§ **What you will do**
The records that follow should be returned exactly, pictures excluded.

§ **Provided data**

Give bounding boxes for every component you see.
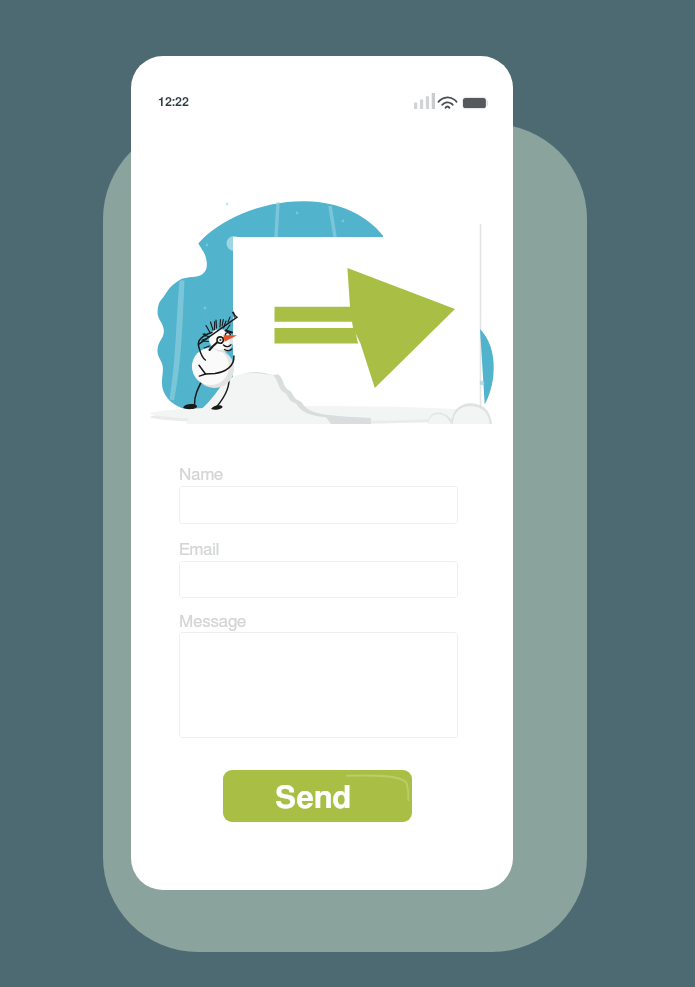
staticText: 12:22 <box>158 96 189 109</box>
staticText: Name <box>179 466 224 483</box>
button[interactable]: Send <box>223 770 412 822</box>
button[interactable] <box>179 486 458 524</box>
other: Wi-Fi <box>440 97 455 109</box>
staticText: Send <box>275 783 352 814</box>
staticText: Email <box>179 541 220 558</box>
other: Battery <box>463 98 488 108</box>
other: Signal strength <box>414 93 435 109</box>
staticText: Message <box>179 613 247 630</box>
button[interactable] <box>179 561 458 598</box>
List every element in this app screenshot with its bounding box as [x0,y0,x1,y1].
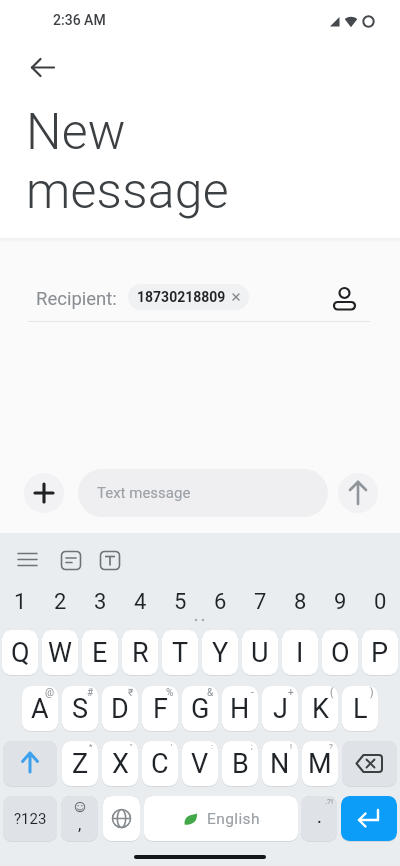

§ **Completed exercise**
Give bounding boxes for every component you see.
staticText: 12:22 <box>158 96 189 109</box>
staticText: Name <box>179 466 224 483</box>
button[interactable]: Send <box>223 770 412 822</box>
button[interactable] <box>179 486 458 524</box>
other: Wi-Fi <box>440 97 455 109</box>
staticText: Send <box>275 783 352 814</box>
staticText: Email <box>179 541 220 558</box>
other: Battery <box>463 98 488 108</box>
other: Signal strength <box>414 93 435 109</box>
staticText: Message <box>179 613 247 630</box>
button[interactable] <box>179 561 458 598</box>
List every element in this app screenshot with its bounding box as [x0,y0,x1,y1].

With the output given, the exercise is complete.